Entre livres savants et produits du terroir, au milieu des champs, sa table de l’Amante Verte est le lieu « agri-culturel » le plus couru de Bretagne Sud. À la fois libraire et agricultrice, Claire Desmares-Poirrier incarne une nouvelle génération de néo-ruraux. Dans son ouvrage L’exode urbain, manifeste pour une ruralité positive, sa thèse d’une nécessaire vague d’émigration à la campagne est illustrée par son parcours personnel et ses dix années de vie dans le pays de Redon (Ille-et-Vilaine). Au-delà d’un rapport privilégié à la nature et aux saisons, le monde rural permet plus de cohérence avec ses valeurs et un rapport aux autres plus enrichissant.

La production de plantes aromatiques et la création de mélanges pour infusion est la base de l'activité de L'Amante Verte. Son lien intime avec la terre du pays de Redon.© Anne-Claire Héraud

Vous vous attachez à déconstruire les mythes qui ont façonné la distinction entre ville et campagne. Quels sont-ils ?

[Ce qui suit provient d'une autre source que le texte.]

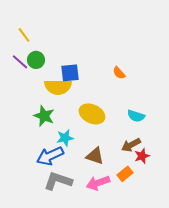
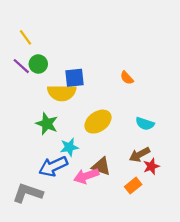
yellow ellipse: (92, 114) -> (98, 122), turned -60
gray L-shape: (58, 181) -> (28, 193), moved
pink arrow: (98, 183) -> (86, 176), moved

Claire Desmares-Poirrier : 60 % des urbains interrogés disent que s’ils le pouvaient, ils partiraient. Pourquoi ne le font-ils pas ? Souvent pour des raisons symboliques. Il faut lever ces barrières-là, et retrouver la liberté de choix. On doit pouvoir se projeter à la campagne. Je pense que le plus important est d’en finir avec l’association de la ville au progrès et à la réussite. C’est le mythe qui a porté l’exode rural, très ancré dans l’imaginaire collectif, selon lequel la ville draine l’émancipation, le pouvoir, la citoyenneté ; tandis que la ruralité serait un espace de servage où l’on ne se saisit pas de son destin. C’est un mythe selon lequel la réussite de l’individu passe par le fait de s’extirper de sa communauté, de sa famille, de son territoire. Il faut déconstruire cet imaginaire et être capable d’en reconstruire un autre. C’est pour ça que je parle de ruralité positive, de rural pride, c’est un processus d’affirmation.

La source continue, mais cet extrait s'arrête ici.